Actually picture the opposite of engagement.
I have spent a lot of time being quiet in the last 6 weeks. My daughter was home, in pain, unable to do much at all, suffering from a concussion. Consequently, I wanted to be close to her, soothe her and watch over her. It tore me a part that I could not protect her. Tore me apart. I felt so vulnerable in a way I never have. I have this nonsensical notion that we are protected over here, like under a tiny perfect glowing bubble where it does not matter that I leave my keys in the door some nights while we sleep, and this was an offence of which I could not make sense. She was minding her own business and not being reckless. How is this possible?
Apart from work and some quiet dinners and training for this, I was leading a small life.
I am not very fond of the small life.
I want to avoid getting dramatic here. There are other things, some even also start with C, that are far worse. Far worse. But we only know what we know and, as a doctor said to my favourite neighbour, when its our kids, its all serious. I am a really good well mom but I have recently decided I am a lousy unwell mom. I like all guns firing at full strength every day. My push is always for engagement and a full life. My children have always had 99% attendance records through middle and high school and elementary school was the same. That is practically epic. It is too scary to say no one ever gets ____ over here, for fear we will get cursed. But it is true.
I had a friend whose dad used to say off to school or off to the hospital if anyone claimed to be unwell. While that sounds Draconian, I tend to support it over the overindulge and the making precious every hangnail and headache.
But the doctors told me to shut it down. The thing about a concussion is no one can see it. You can’t put a cast on it. You can’t kiss it better. And you are not supposed to strengthen it to make it well. And that is counterintuitive to all I do and all I am. You need to do nothing.
Again, hand me an Oscar for drama, but nothing feels like death to me. It is so quiet. It feels sick. It feels insular. It feels joyless.
I slept with a fear each night that had my jaw sore from teeth clenching. Food tasted like my left shoe.

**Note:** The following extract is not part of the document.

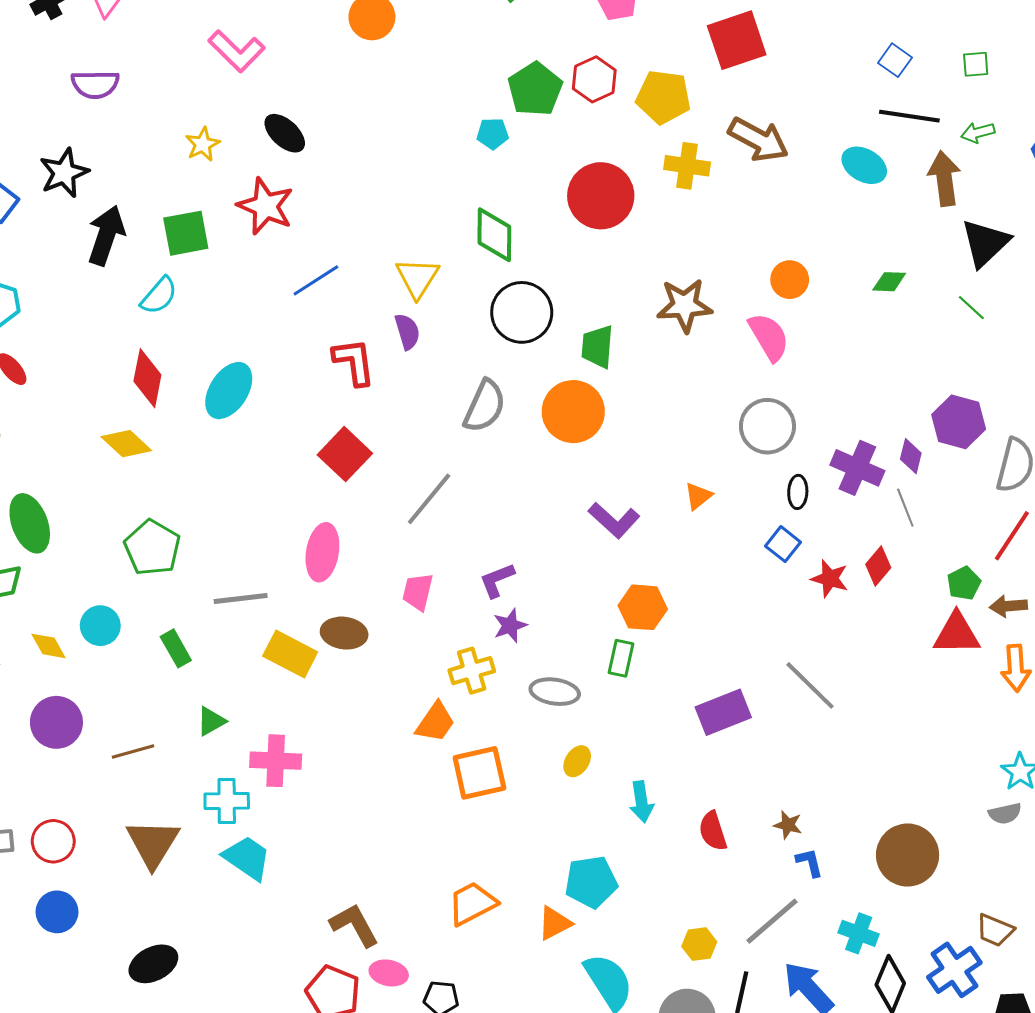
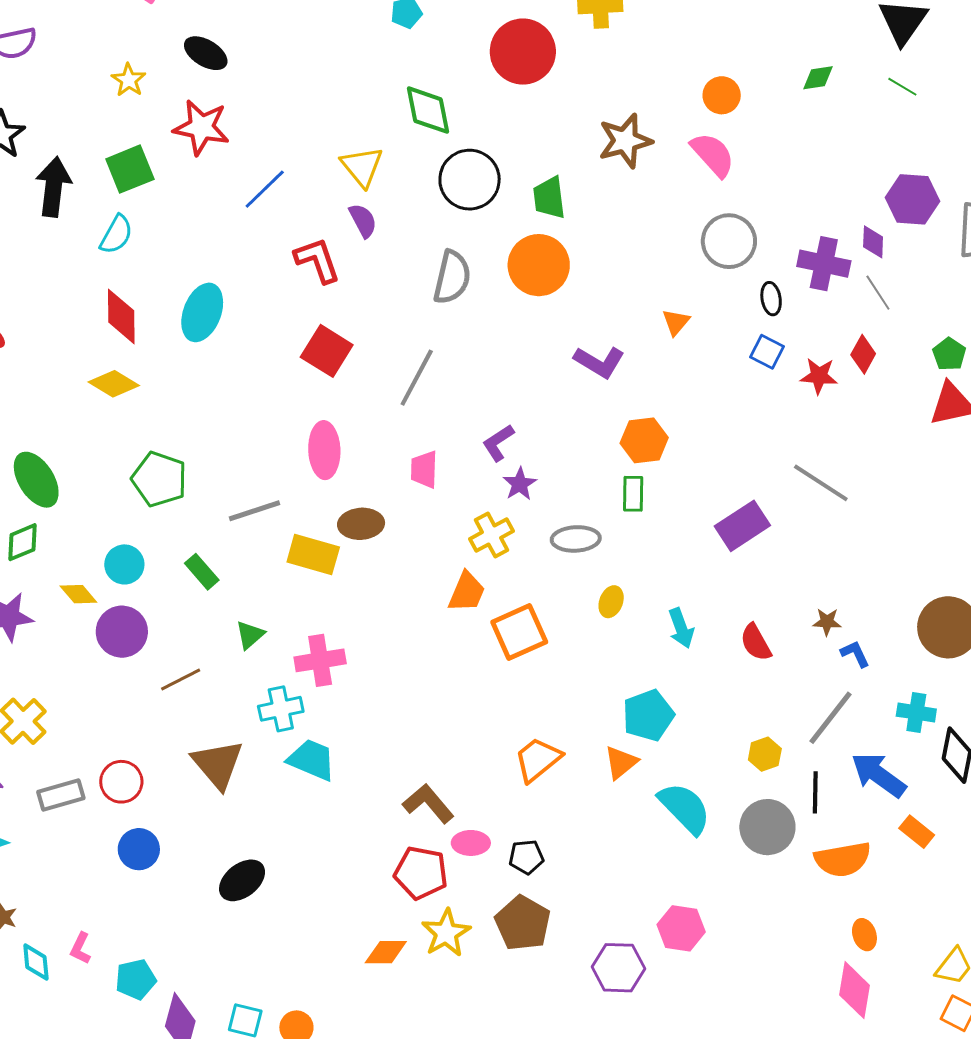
purple circle: (56, 722) -> (122, 632), moved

I could not bear the waste of what she was missing. I wanted her back. Now. While they seem to know nothing about any of it, experts will tell you that all this disengagement, that they implore you to embrace, especially for an active teenager, can cause anxiety and depression. I was scared to death that would set in.
Plus it is not a knee or a hip. It is the BRAIN. OMG. The spectacular, amazing brain. Headquarters for your life. And hers is a beauty.

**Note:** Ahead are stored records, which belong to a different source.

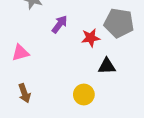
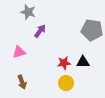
purple arrow: (60, 24) -> (40, 31), moved
red star: (91, 38) -> (64, 63), moved

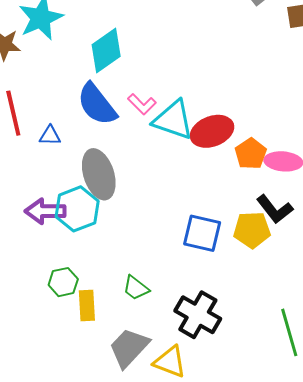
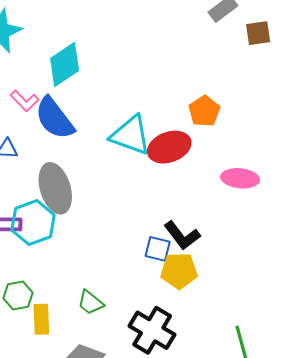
pink L-shape: (142, 104) -> (25, 101), moved
orange pentagon: (251, 154) -> (204, 111), moved
black L-shape: (275, 209) -> (182, 236), moved
yellow pentagon: (252, 230) -> (179, 271), moved
blue square: (202, 233) -> (158, 249), size x0.7

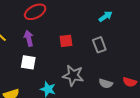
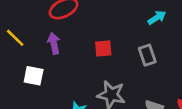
white square: (28, 62) -> (34, 76), moved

I also realized during all this quiet time that my children are my cheerleaders and I am theirs. When only one of us is doing the cheerleading it is quite different. Quite. And when all my cheerleading is useless and falls flat, I feel useless.

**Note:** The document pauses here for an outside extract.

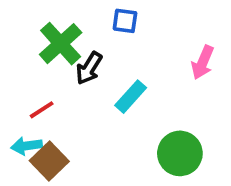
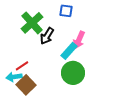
pink arrow: (203, 63) -> (79, 40), moved
red line: (42, 110) -> (22, 66), moved
green circle: (180, 153) -> (73, 73), moved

None of her excitement, humour, sass, energy in the house and in my daily life was a loss. A tremendous loss. But I said to myself hey self, don’t you see this is the way it is going to be in September? Get a fucking grip.
I have to take a lesson from every hard thing as I just can’t believe life just happens randomly. I have scrambled to figure out why 7 weeks had to be so difficult and painful for her. All I can come up with is life is divided into seconds. Some are unspectacular and some of them are game changers. This moment of concussion was to show me not to take wellness or people for granted ever, that I need to be stronger, more in charge and more patient in life than I ever have. As a bonus, I was able to see how VNB (very nice boyfriend) is when the going gets tough. I do like to kick the tires before I buy. Actually, truth be told, I keep kicking after the purchase. I am like my dad that way. You consitently hit it out of the park, VNB.
For her, she gets to re enter her life with fresh eyes and a new found love for all she is and all she has. Don’t mind me if I glue a permanent helmet on her head, though.
I could not say any of this outloud while she was suffering. I could not write to you about anything because nothing else mattered. I really quietly wondered how long it would go on for. And – gulp- was there any chance of lasting consequence?
But now she finally seems to be getting better. So it seems ok to speak.
I like the rain. I even love it. But when it rains for days and days on end and you don’t know when it is going to stop, it is so easy to lose perspective and forget the sun.